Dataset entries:
Start of Block
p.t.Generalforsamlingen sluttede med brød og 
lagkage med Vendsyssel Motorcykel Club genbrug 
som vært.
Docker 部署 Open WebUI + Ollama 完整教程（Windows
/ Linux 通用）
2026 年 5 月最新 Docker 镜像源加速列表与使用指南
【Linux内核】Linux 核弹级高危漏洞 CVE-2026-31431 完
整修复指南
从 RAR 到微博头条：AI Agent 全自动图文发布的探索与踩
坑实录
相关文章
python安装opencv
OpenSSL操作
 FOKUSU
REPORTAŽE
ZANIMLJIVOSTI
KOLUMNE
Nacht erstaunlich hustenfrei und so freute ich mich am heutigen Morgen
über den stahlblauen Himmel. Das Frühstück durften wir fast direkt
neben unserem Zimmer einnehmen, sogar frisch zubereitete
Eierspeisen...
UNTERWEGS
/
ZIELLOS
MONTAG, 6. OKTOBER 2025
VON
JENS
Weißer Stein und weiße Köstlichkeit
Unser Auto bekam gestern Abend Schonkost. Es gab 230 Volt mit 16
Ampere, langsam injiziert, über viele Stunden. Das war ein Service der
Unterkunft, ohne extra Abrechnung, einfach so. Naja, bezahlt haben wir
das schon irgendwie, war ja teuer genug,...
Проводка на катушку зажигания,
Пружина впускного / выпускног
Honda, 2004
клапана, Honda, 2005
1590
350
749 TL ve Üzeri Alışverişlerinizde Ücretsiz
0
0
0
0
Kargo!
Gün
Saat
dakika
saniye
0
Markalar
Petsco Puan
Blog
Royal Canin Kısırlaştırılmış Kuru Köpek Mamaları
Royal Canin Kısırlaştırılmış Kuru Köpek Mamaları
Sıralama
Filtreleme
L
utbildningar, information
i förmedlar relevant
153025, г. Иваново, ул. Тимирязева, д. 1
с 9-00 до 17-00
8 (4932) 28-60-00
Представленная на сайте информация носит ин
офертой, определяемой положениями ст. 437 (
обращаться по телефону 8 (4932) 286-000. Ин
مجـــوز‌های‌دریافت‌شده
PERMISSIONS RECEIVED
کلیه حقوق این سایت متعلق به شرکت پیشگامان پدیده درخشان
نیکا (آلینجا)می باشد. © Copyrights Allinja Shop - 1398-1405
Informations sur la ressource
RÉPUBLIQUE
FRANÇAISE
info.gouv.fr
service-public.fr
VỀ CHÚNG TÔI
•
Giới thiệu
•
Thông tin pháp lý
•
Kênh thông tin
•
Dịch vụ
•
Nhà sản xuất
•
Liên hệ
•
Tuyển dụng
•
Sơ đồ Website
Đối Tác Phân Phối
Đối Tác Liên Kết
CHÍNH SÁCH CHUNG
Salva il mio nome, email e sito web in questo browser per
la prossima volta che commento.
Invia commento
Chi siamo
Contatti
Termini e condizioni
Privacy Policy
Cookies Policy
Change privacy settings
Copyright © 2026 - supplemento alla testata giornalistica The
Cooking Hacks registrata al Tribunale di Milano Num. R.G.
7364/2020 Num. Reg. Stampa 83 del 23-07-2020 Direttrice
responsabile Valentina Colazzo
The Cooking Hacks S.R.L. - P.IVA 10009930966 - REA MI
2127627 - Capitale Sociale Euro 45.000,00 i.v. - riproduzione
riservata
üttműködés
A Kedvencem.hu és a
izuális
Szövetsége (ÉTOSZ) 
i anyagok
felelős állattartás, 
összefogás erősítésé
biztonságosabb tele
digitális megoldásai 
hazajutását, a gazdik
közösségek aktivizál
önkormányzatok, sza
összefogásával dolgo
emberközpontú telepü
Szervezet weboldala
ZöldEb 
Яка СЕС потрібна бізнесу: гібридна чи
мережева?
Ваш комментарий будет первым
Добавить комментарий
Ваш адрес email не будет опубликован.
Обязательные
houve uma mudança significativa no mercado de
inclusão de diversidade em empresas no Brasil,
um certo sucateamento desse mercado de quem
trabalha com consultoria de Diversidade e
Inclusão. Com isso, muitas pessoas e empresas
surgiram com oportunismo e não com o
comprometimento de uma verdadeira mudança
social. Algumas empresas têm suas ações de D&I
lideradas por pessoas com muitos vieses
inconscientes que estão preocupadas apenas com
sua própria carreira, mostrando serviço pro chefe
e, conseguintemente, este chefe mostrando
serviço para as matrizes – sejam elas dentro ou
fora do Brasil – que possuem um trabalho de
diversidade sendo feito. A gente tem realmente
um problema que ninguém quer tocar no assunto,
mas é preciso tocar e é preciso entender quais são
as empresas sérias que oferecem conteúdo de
End of Block
▶ _WORK ITEM_
Each line of the entries holding the string "email" should be found and copied.

▶ _YOUR SOLUTION_
Salva il mio nome, email e sito web in questo browser per
Ваш адрес email не будет опубликован.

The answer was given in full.